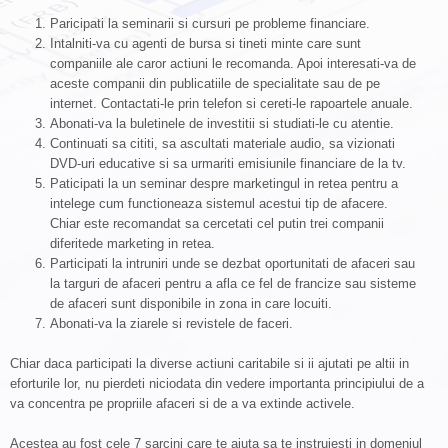
Paricipati la seminarii si cursuri pe probleme financiare.
Intalniti-va cu agenti de bursa si tineti minte care sunt
companiile ale caror actiuni le recomanda. Apoi interesati-va de
aceste companii din publicatiile de specialitate sau de pe
internet. Contactati-le prin telefon si cereti-le rapoartele anuale.
Abonati-va la buletinele de investitii si studiati-le cu atentie.
Continuati sa cititi, sa ascultati materiale audio, sa vizionati
DVD-uri educative si sa urmariti emisiunile financiare de la tv.
Paticipati la un seminar despre marketingul in retea pentru a
intelege cum functioneaza sistemul acestui tip de afacere.
Chiar este recomandat sa cercetati cel putin trei companii
diferitede marketing in retea.
Participati la intruniri unde se dezbat oportunitati de afaceri sau
la targuri de afaceri pentru a afla ce fel de francize sau sisteme
de afaceri sunt disponibile in zona in care locuiti.
Abonati-va la ziarele si revistele de faceri.
Chiar daca participati la diverse actiuni caritabile si ii ajutati pe altii in
eforturile lor, nu pierdeti niciodata din vedere importanta principiului de a
va concentra pe propriile afaceri si de a va extinde activele.
Acestea au fost cele 7 sarcini care te ajuta sa te instruiesti in domeniul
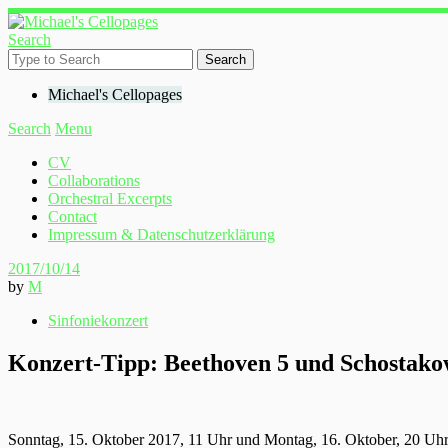
Search
Michael's Cellopages
Search
Menu
CV
Collaborations
Orchestral Excerpts
Contact
Impressum & Datenschutzerklärung
2017/10/14
by
M
Sinfoniekonzert
Konzert-Tipp: Beethoven 5 und Schostakow
Sonntag, 15. Oktober 2017, 11 Uhr und Montag, 16. Oktober, 20 Uhr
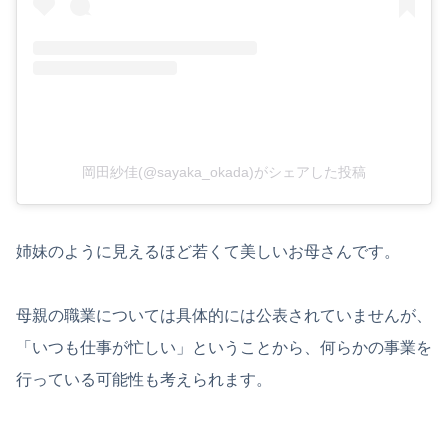
岡田紗佳(@sayaka_okada)がシェアした投稿
姉妹のように見えるほど若くて美しいお母さんです。
母親の職業については具体的には公表されていませんが、
「いつも仕事が忙しい」ということから、何らかの事業を
行っている可能性も考えられます。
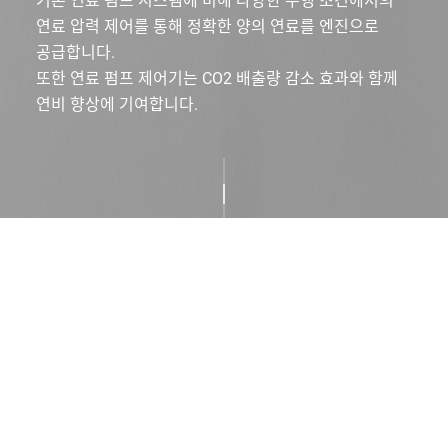
기존 연료 펌프 시스템에 비해
다양한 주행 조건에서의
연료 압력 제어를 통해 정확한 양의 연료를 엔진으로
공급합니다.
또한 연료 펌프 제어기는 CO2 배출량 감소 효과와 함께
연비 향상에 기여합니다.
Product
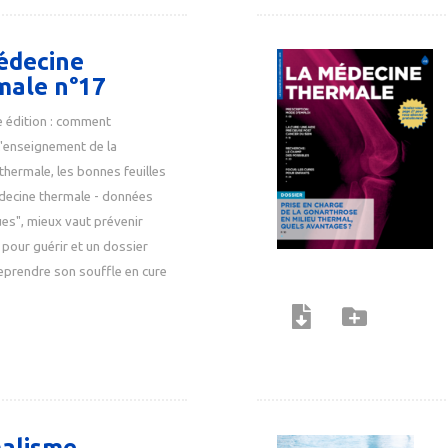
édecine
male n°17
e édition : comment
l'enseignement de la
hermale, les bonnes feuilles
decine thermale - données
ues", mieux vaut prévenir
pour guérir et un dossier
eprendre son souffle en cure
alisme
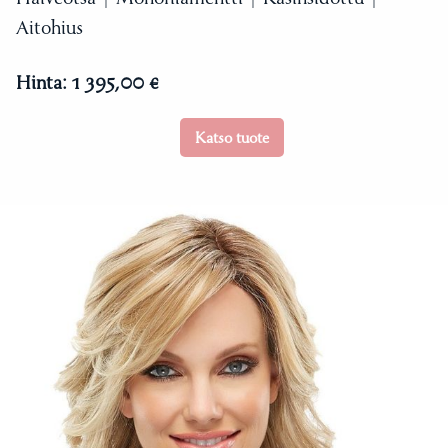
Aitohius
Hinta:
1 395,00 €
Katso tuote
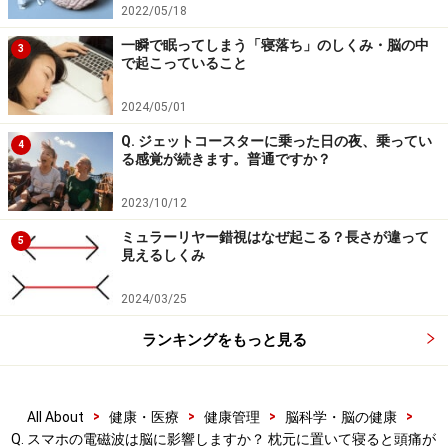
妨げられた場合は、頭痛や物忘れが起きても不思議では
2022/05/18
ないのです。根拠のない電磁波の心配をするのではな
一瞬で眠ってしまう「寝落ち」のしくみ・脳の中
3
く、生活習慣を見直しましょう。とくに心配事や悩み事
で起こっていること
があり、現実逃避する目的でスマホを利用し続けている
2024/05/01
と、依存症になる恐れもあります。枕元にスマホを「置
Q. ジェットコースターに乗った日の夜、乗ってい
く」だけなら何ら問題はありませんが、寝る直前まで
4
る感覚が続きます。普通ですか？
「見る」生活は、健康のためにもやめたほうがいいでし
ょう。
2023/10/12
ミュラーリヤー錯視はなぜ起こる？長さが違って
5
※記事内容は執筆時点のものです。最新の内容をご確認くださ
見えるしくみ
い。
※当サイトにおける医師・医療従事者等による情報の提供は、診
2024/03/25
断・治療行為ではありません。診断・治療を必要とする方は、適
切な医療機関での受診をおすすめいたします。記事内容は執筆者
個人の見解によるものであり、全ての方への有効性を保証するも
ランキングをもっと見る
のではありません。当サイトで提供する情報に基づいて被ったい
かなる損害についても、当社、各ガイド、その他当社と契約した
情報提供者は一切の責任を負いかねます。
免責事項
>
>
>
>
All About
健康・医療
健康管理
脳科学・脳の健康
Q. スマホの電磁波は脳に影響しますか？ 枕元に置いて寝ると頭痛が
=-=-=
[Directions]:
Leaving the pictures out, output the material exactly as it appears.

[Written answer]:
Paricipati la seminarii si cursuri pe probleme financiare.
Intalniti-va cu agenti de bursa si tineti minte care sunt
companiile ale caror actiuni le recomanda. Apoi interesati-va de
aceste companii din publicatiile de specialitate sau de pe
internet. Contactati-le prin telefon si cereti-le rapoartele anuale.
Abonati-va la buletinele de investitii si studiati-le cu atentie.
Continuati sa cititi, sa ascultati materiale audio, sa vizionati
DVD-uri educative si sa urmariti emisiunile financiare de la tv.
Paticipati la un seminar despre marketingul in retea pentru a
intelege cum functioneaza sistemul acestui tip de afacere.
Chiar este recomandat sa cercetati cel putin trei companii
diferitede marketing in retea.
Participati la intruniri unde se dezbat oportunitati de afaceri sau
la targuri de afaceri pentru a afla ce fel de francize sau sisteme
de afaceri sunt disponibile in zona in care locuiti.
Abonati-va la ziarele si revistele de faceri.
Chiar daca participati la diverse actiuni caritabile si ii ajutati pe altii in
eforturile lor, nu pierdeti niciodata din vedere importanta principiului de a
va concentra pe propriile afaceri si de a va extinde activele.
Acestea au fost cele 7 sarcini care te ajuta sa te instruiesti in domeniul
Search
Michael's Cellopages
Search
Menu
CV
Collaborations
Orchestral Excerpts
Contact
Impressum & Datenschutzerklärung
2017/10/14
by
M
Sinfoniekonzert
Konzert-Tipp: Beethoven 5 und Schostakow
Sonntag, 15. Oktober 2017, 11 Uhr und Montag, 16. Oktober, 20 Uhr
岡田紗佳(@sayaka_okada)がシェアした投稿
姉妹のように見えるほど若くて美しいお母さんです。
母親の職業については具体的には公表されていませんが、
「いつも仕事が忙しい」ということから、何らかの事業を
行っている可能性も考えられます。
기존 연료 펌프 시스템에 비해
다양한 주행 조건에서의
연료 압력 제어를 통해 정확한 양의 연료를 엔진으로
공급합니다.
또한 연료 펌프 제어기는 CO2 배출량 감소 효과와 함께
연비 향상에 기여합니다.
Product
édecine
male n°17
e édition : comment
l'enseignement de la
hermale, les bonnes feuilles
decine thermale - données
ues", mieux vaut prévenir
pour guérir et un dossier
eprendre son souffle en cure
alisme
Aitohius
Hinta:
1 395,00 €
Katso tuote
妨げられた場合は、頭痛や物忘れが起きても不思議では
2022/05/18
ないのです。根拠のない電磁波の心配をするのではな
一瞬で眠ってしまう「寝落ち」のしくみ・脳の中
3
く、生活習慣を見直しましょう。とくに心配事や悩み事
で起こっていること
があり、現実逃避する目的でスマホを利用し続けている
2024/05/01
と、依存症になる恐れもあります。枕元にスマホを「置
Q. ジェットコースターに乗った日の夜、乗ってい
く」だけなら何ら問題はありませんが、寝る直前まで
4
る感覚が続きます。普通ですか？
「見る」生活は、健康のためにもやめたほうがいいでし
ょう。
2023/10/12
ミュラーリヤー錯視はなぜ起こる？長さが違って
5
※記事内容は執筆時点のものです。最新の内容をご確認くださ
見えるしくみ
い。
※当サイトにおける医師・医療従事者等による情報の提供は、診
2024/03/25
断・治療行為ではありません。診断・治療を必要とする方は、適
切な医療機関での受診をおすすめいたします。記事内容は執筆者
個人の見解によるものであり、全ての方への有効性を保証するも
ランキングをもっと見る
のではありません。当サイトで提供する情報に基づいて被ったい
かなる損害についても、当社、各ガイド、その他当社と契約した
情報提供者は一切の責任を負いかねます。
免責事項
>
>
>
>
All About
健康・医療
健康管理
脳科学・脳の健康
Q. スマホの電磁波は脳に影響しますか？ 枕元に置いて寝ると頭痛が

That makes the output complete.